SURYA.CO,ID SURABAYA - PW Gerakan Pemuda (GP) Ansor Jawa Timur mendorong regulasi tegas terhadap sound horeg yang melanggar aturan dan mengganggu ketertiban serta kenyamanan masyarakat, di tengah pro kontra yang kembali mencuat.
Fenomena sound horeg kembali menjadi sorotan setelah muncul kabar peristiwa yang diduga menimbulkan korban jiwa. Ansor Jatim menyebut telah menerima banyak keluhan masyarakat, terutama para alim ulama, terkait dampak yang ditimbulkan.
Wakil Sekretaris PW GP Ansor Jatim Ahmad Zainuddin mengatakan pemerintah harus hadir untuk memastikan praktik sound horeg yang melanggar aturan ditertibkan.
"Karena itu, pemerintah harus hadir dan mengambil tindakan tegas terhadap praktik sound horeg yang melanggar aturan dan mengganggu ketertiban serta kenyamanan masyarakat,” kata Wakil Sekretaris PW GP Ansor Jatim Ahmad Zainuddin melalui penjelasannya kepada wartawan, Jumat (11/9/2026).
Baca juga: Sosok Budi Aeromax, Pengusaha Sound Horeg yang Minta Maaf Usai Hina MUI, Terungkap Gurita Bisnisnya
Jawa Timur sebenarnya telah memiliki Surat Edaran yang mengatur sound horeg. SE Bersama dengan Nomor 300.1/ 6902/209.5/2025, Nomor SE/1/VIII/2025 dan Nomor SE/10/VIII/2025 tersebut resmi keluar pada 6 Agustus 2025.
Aturan tersebut dikeluarkan Forkopimda Jatim dan antara lain mengatur pembatasan tingkat kebisingan, yakni maksimal 85 dB untuk kegiatan bergerak atau karnaval dan 120 dB untuk kegiatan statis.
Ansor Jatim berpandangan fenomena sound horeg tidak boleh dibiarkan tanpa aturan yang jelas. Selain tingkat kebisingan yang berpotensi mengganggu masyarakat, organisasi tersebut juga menyoroti laporan mengenai praktik yang dinilai bertentangan dengan norma sosial dan keagamaan.
Di antaranya, adanya erotisme yang dipertontonkan hingga potensi konsumsi minuman keras. Karena itu, Zainuddin meminta pemerintah dan aparat penegak hukum tidak ragu menertibkan sound horeg yang melanggar aturan.
Baca juga: MUI Jatim Semprot Penegakan Hukum Sound Horeg, Fatwa Haram Diabaikan Hingga Jatuh Korban Jiwa
Menurut Ansor Jatim, penertiban tidak berarti mematikan kreativitas masyarakat. Langkah tersebut diperlukan agar kebebasan tetap berjalan tanpa mengorbankan hak masyarakat lain untuk mendapatkan ketenangan dan kenyamanan.
"Tetapi memastikan kebebasan tidak mengorbankan hak masyarakat lain untuk mendapatkan ketenangan dan kenyamanan. Kami siap membantu aparat apabila masih gamang atau ragu mengambil tindakan terhadap pelaku sound horeg yang melanggar aturan. Ketertiban masyarakat harus menjadi kepentingan bersama," jelas Zainuddin.

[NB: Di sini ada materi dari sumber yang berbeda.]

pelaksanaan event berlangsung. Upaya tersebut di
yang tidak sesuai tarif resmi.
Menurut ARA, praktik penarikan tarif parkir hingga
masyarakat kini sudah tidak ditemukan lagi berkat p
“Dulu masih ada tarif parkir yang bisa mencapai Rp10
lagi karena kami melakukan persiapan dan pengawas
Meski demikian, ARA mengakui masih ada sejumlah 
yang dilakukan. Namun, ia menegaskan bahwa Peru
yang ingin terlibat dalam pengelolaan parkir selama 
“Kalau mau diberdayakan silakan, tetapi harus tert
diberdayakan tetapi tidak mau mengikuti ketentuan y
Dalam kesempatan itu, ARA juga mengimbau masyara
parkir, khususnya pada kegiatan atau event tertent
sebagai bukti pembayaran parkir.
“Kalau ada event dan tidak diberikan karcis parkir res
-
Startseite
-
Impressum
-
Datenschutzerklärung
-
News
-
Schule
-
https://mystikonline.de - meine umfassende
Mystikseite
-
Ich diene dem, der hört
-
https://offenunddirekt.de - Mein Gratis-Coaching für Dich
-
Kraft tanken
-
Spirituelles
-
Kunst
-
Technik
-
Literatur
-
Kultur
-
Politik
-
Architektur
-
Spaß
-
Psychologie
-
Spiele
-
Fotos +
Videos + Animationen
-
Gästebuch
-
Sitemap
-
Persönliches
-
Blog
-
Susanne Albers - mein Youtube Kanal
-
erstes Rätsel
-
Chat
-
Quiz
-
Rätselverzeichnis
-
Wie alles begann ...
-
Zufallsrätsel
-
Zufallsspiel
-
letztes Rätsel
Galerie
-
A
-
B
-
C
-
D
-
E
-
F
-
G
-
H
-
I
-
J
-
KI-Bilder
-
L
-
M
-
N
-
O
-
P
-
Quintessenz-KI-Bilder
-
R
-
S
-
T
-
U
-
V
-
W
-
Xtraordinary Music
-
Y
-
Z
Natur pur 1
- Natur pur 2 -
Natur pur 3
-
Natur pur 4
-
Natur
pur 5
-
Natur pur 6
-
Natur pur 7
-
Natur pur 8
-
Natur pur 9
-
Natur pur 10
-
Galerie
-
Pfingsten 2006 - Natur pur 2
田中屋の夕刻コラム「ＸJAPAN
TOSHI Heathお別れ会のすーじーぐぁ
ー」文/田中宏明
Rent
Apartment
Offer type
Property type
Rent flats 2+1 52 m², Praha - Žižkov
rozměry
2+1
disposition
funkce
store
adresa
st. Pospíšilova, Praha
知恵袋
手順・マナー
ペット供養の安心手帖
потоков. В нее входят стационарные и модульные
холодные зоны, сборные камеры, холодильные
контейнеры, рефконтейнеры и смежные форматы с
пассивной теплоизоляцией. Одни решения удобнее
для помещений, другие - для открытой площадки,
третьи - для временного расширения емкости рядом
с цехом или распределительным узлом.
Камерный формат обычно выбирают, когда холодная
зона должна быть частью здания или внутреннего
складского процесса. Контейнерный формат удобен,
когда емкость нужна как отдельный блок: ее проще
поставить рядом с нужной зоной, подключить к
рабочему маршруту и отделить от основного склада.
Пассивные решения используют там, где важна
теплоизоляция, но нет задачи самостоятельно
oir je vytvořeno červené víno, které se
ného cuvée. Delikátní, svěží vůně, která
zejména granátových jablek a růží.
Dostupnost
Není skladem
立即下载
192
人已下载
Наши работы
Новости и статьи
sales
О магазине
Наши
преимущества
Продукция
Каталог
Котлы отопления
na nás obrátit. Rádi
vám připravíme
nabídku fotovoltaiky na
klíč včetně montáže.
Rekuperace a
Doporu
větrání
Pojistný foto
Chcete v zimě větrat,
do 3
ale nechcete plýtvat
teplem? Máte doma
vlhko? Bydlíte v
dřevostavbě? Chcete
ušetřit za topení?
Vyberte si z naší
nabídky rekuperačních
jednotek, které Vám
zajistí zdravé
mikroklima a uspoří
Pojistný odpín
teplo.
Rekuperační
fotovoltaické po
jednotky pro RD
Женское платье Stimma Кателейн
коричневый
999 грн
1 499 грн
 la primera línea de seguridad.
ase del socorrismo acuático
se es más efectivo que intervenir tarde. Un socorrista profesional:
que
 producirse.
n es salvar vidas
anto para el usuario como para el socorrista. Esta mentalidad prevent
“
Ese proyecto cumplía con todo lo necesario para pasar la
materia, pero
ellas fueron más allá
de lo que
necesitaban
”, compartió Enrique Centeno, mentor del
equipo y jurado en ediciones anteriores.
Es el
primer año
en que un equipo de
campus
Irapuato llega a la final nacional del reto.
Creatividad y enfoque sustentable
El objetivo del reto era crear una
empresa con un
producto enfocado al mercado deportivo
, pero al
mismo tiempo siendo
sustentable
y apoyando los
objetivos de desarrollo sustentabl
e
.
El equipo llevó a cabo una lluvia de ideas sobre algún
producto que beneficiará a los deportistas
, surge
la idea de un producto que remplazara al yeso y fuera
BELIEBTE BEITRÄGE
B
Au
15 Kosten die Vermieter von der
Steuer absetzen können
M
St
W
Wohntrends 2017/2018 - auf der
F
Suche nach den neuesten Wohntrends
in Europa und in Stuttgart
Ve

Di sisi lain, Ansor Jatim mengecam kalimat umpatan seorang pengusaha sound horeg kepada Majelis Ulama Indonesia (MUI) Jawa Timur dalam siaran langsung televisi nasional beberapa hari lalu saat membahas fenomena sound horeg.
MUI Jatim sebelumnya telah mengeluarkan fatwa terkait sound horeg pada 2025. Fatwa tersebut menyatakan haram terhadap sound horeg apabila sampai mengganggu ketertiban umum serta menampilkan jogetan pria dan wanita yang memamerkan aurat sebagai pengiring.
Zainuddin menegaskan, menjaga kehormatan ulama merupakan bagian dari menjaga adab dan marwah kehidupan sosial. Ansor Jatim menyatakan tidak alergi terhadap kritik maupun perbedaan pandangan, tetapi menolak penyampaian pendapat yang merendahkan ulama.
“Silakan berbeda pendapat, silakan mengkritik. Tetapi jangan menghina kiai. Ulama memiliki kedudukan penting dalam menjaga moral masyarakat. Karena itu, penghinaan terhadap ulama di ruang publik tidak boleh dinormalisasi,” ungkap Zainuddin.